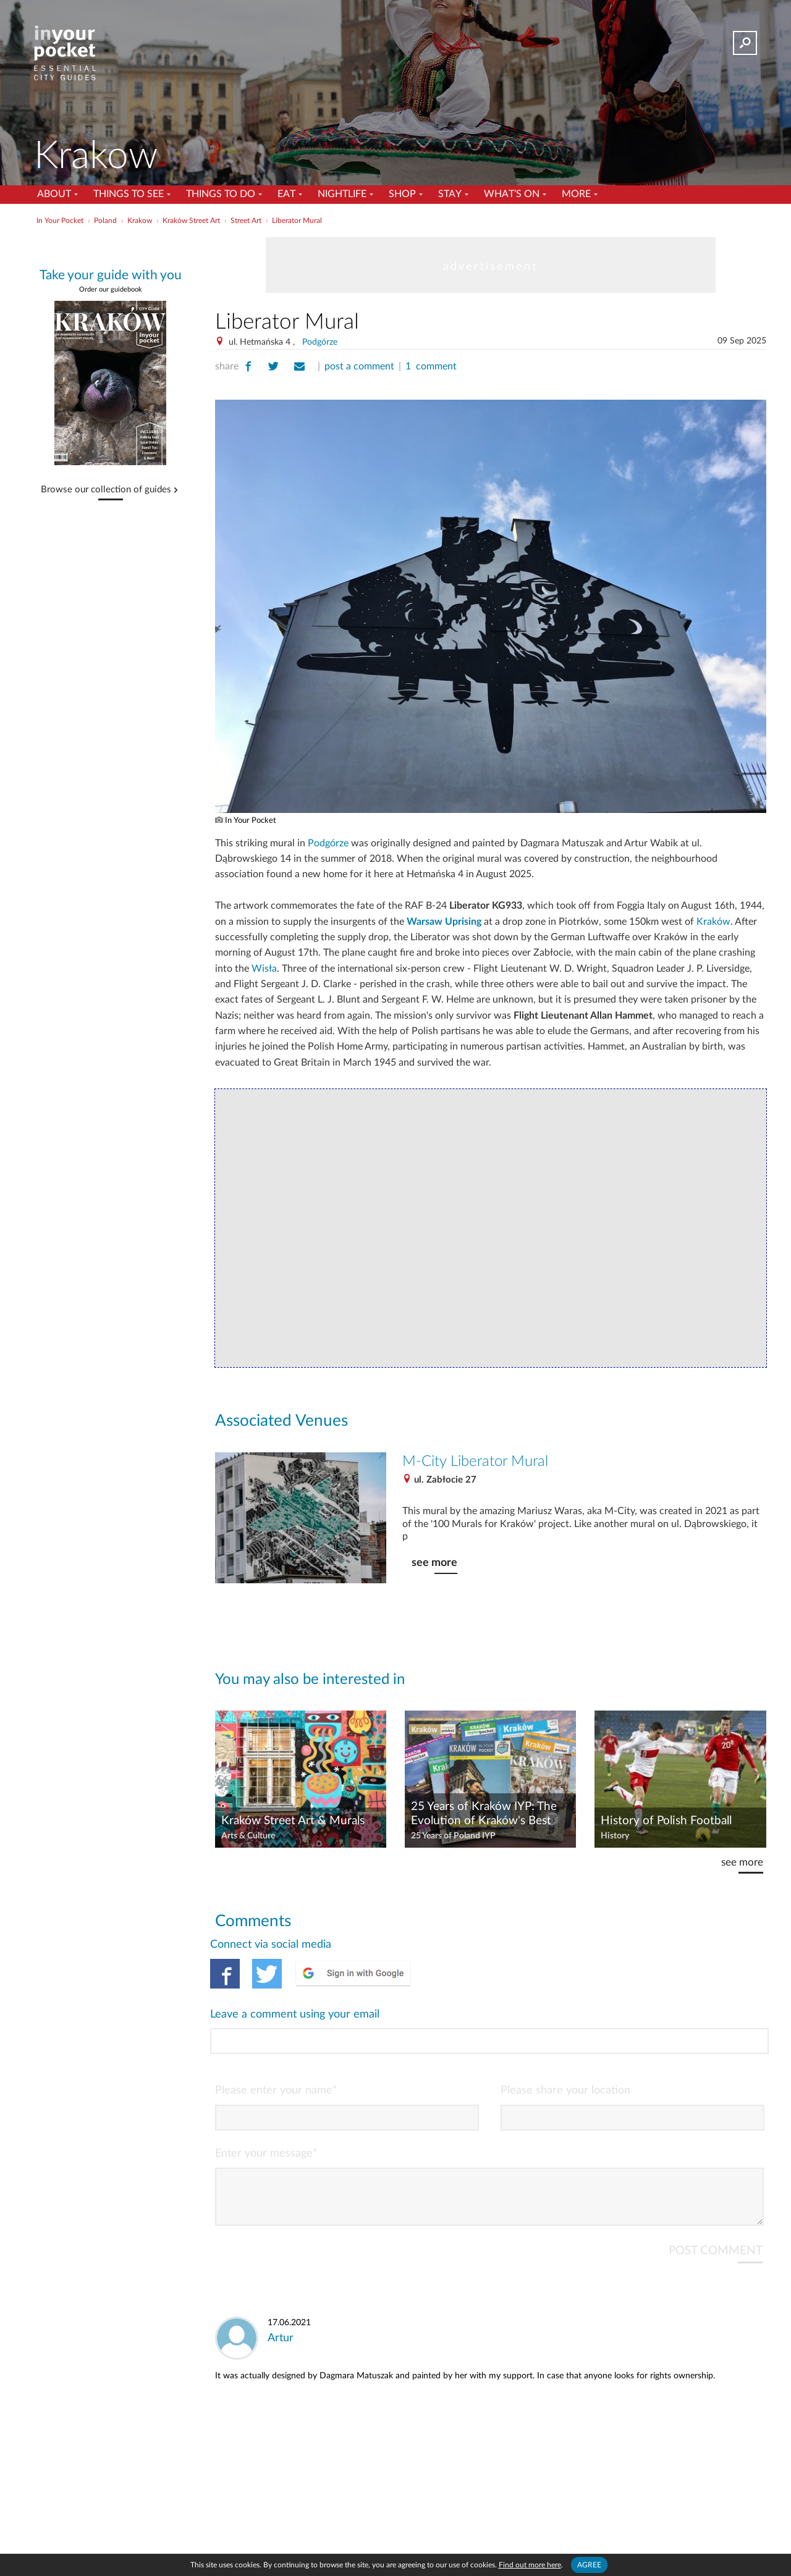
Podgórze (319, 342)
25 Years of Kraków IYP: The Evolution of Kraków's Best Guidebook (484, 1814)
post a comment (359, 366)
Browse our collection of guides (106, 490)
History (615, 1836)
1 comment (431, 366)
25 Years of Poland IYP (453, 1836)
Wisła (264, 969)
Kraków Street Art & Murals (293, 1821)
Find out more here (530, 2565)
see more (434, 1562)
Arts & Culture (248, 1836)
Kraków (713, 922)
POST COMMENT (716, 2201)
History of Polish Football (666, 1821)
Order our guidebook (110, 289)
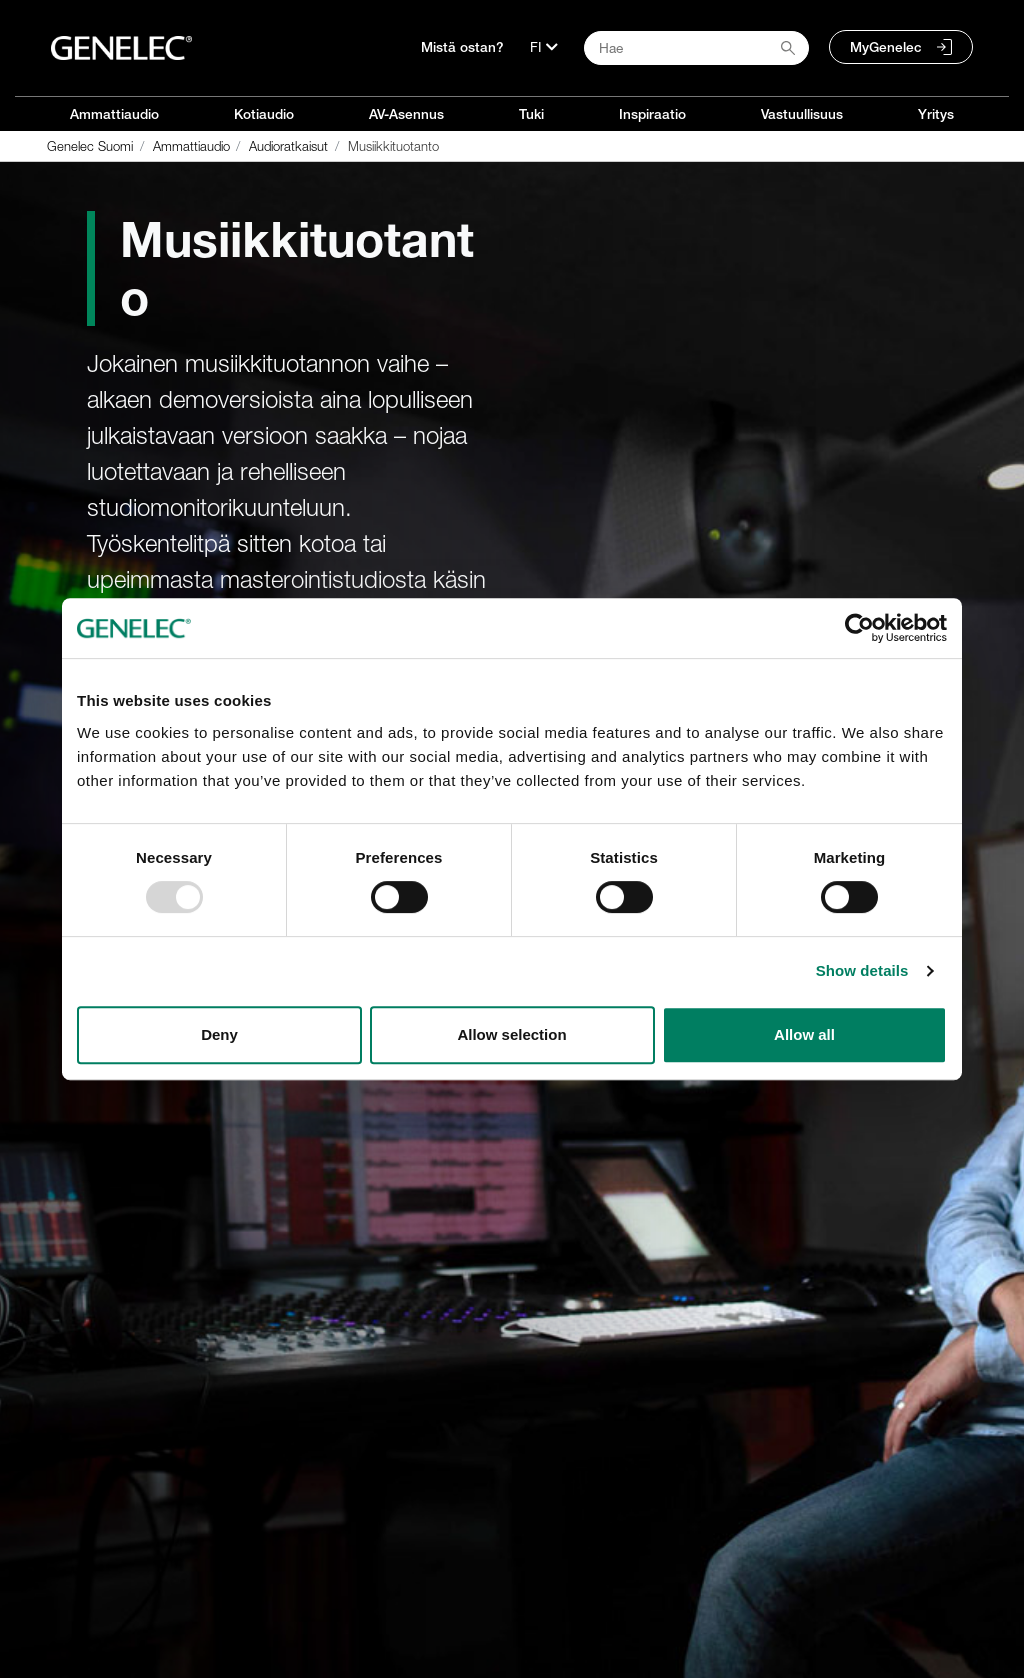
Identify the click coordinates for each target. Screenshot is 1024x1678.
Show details (862, 970)
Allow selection (511, 1034)
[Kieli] (544, 47)
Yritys (936, 114)
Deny (219, 1034)
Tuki (531, 114)
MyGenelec (886, 47)
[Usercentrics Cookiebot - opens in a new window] (859, 628)
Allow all (804, 1034)
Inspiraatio (652, 114)
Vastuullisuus (802, 114)
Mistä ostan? (462, 47)
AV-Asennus (406, 114)
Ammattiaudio (114, 114)
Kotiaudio (264, 114)
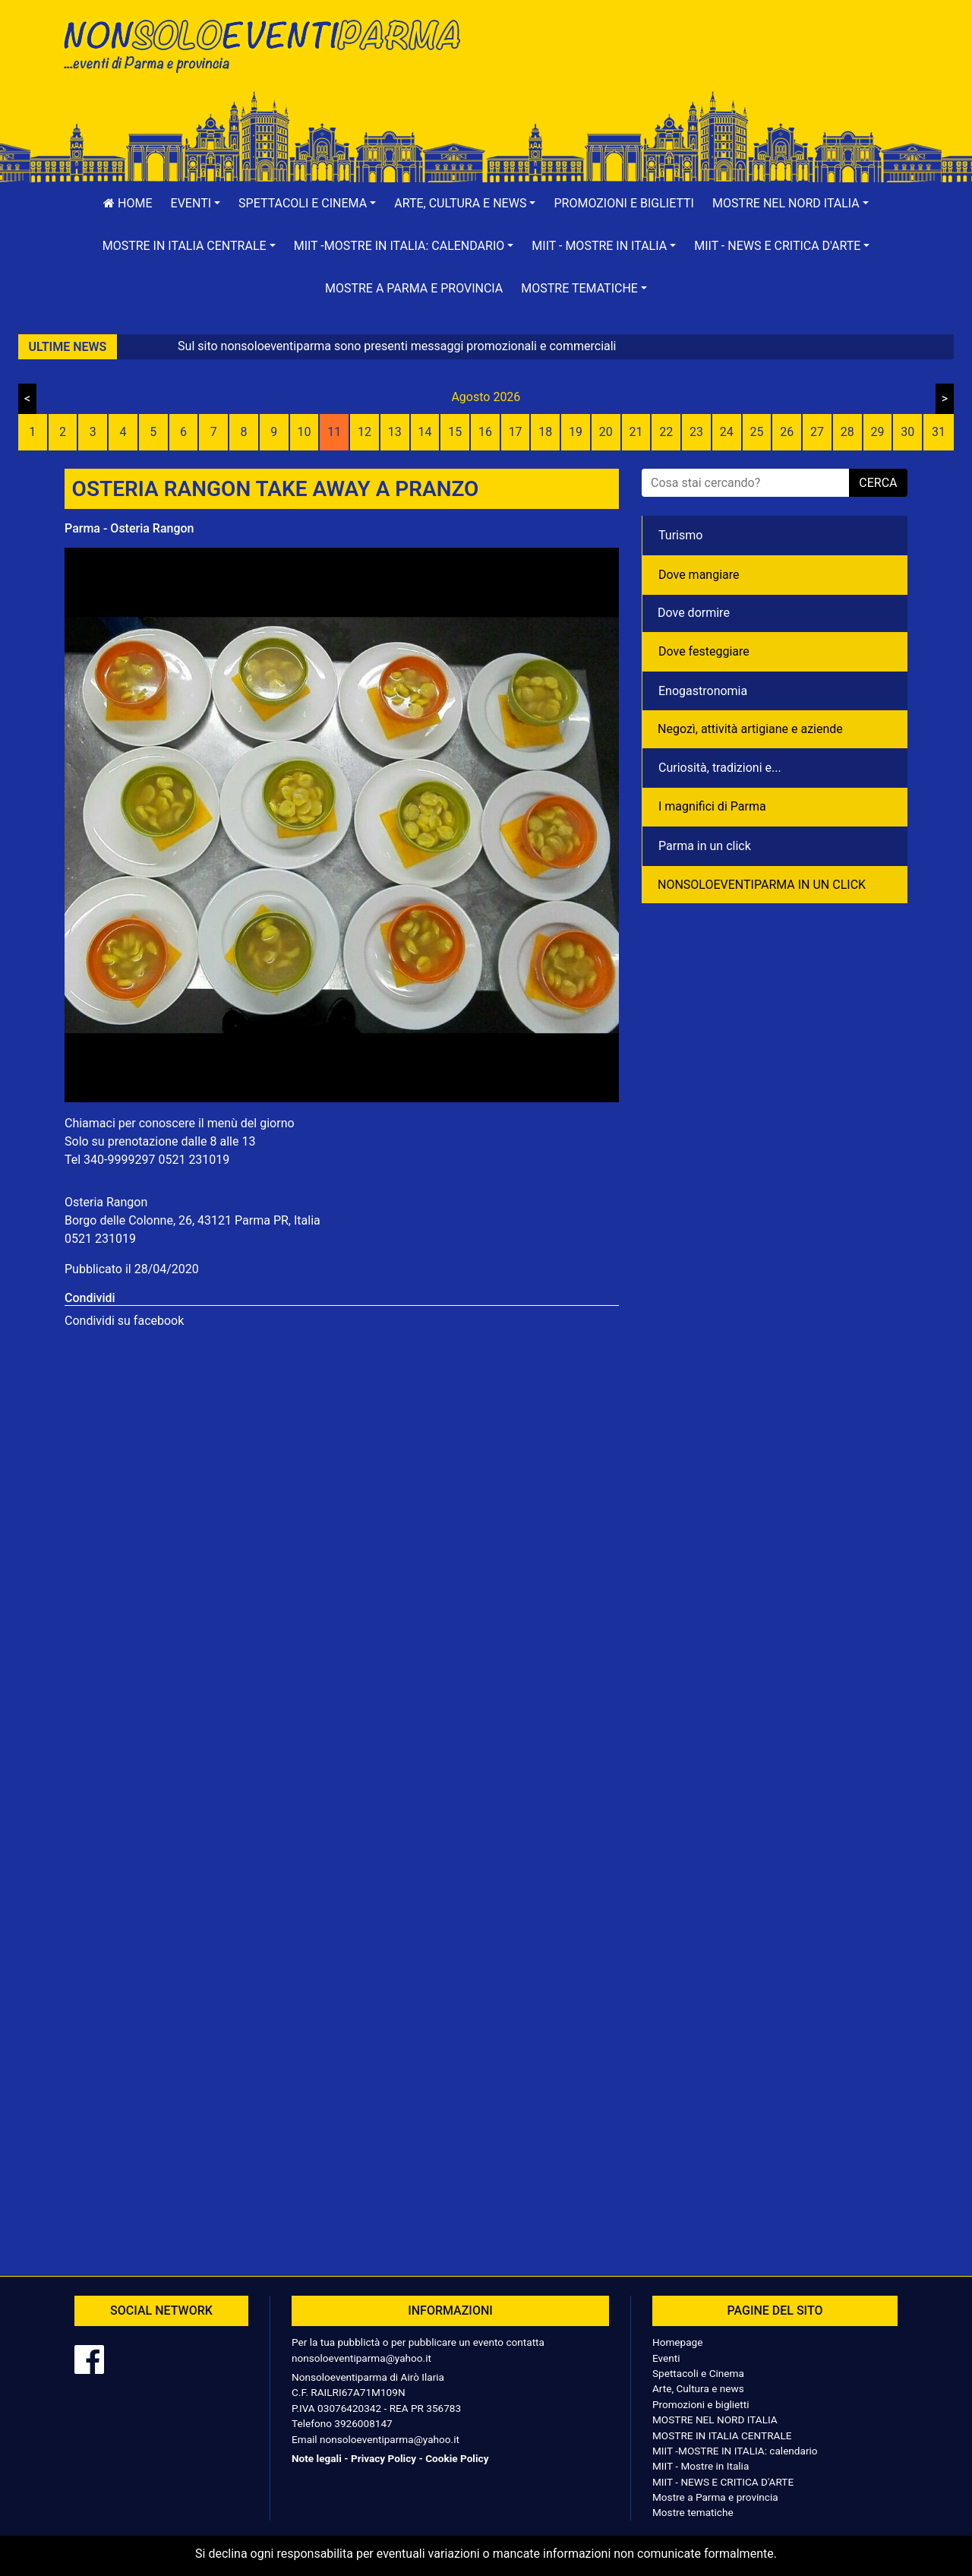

----------------

▶ _Task directions_
Print each line of the material above exactly, with the pictures removed from your copy.

▶ _Finished task_
Podgórze (319, 342)
25 Years of Kraków IYP: The Evolution of Kraków's Best Guidebook (484, 1814)
post a comment (359, 366)
Browse our collection of guides (106, 490)
History (615, 1836)
1 comment (431, 366)
25 Years of Poland IYP (453, 1836)
Wisła (264, 969)
Kraków Street Art & Murals (293, 1821)
Find out more here (530, 2565)
see more (434, 1562)
Arts & Culture (248, 1836)
Kraków (713, 922)
POST COMMENT (716, 2201)
History of Polish Football (666, 1821)
Order our guidebook (110, 289)
Identify the click coordinates for each target. Screenshot is 1024x1678.
Show details (862, 970)
Allow selection (511, 1034)
[Kieli] (544, 47)
Yritys (936, 114)
Deny (219, 1034)
Tuki (531, 114)
MyGenelec (886, 47)
[Usercentrics Cookiebot - opens in a new window] (859, 628)
Allow all (804, 1034)
Inspiraatio (652, 114)
Vastuullisuus (802, 114)
Mistä ostan? (462, 47)
AV-Asennus (406, 114)
Ammattiaudio (114, 114)
Kotiaudio (264, 114)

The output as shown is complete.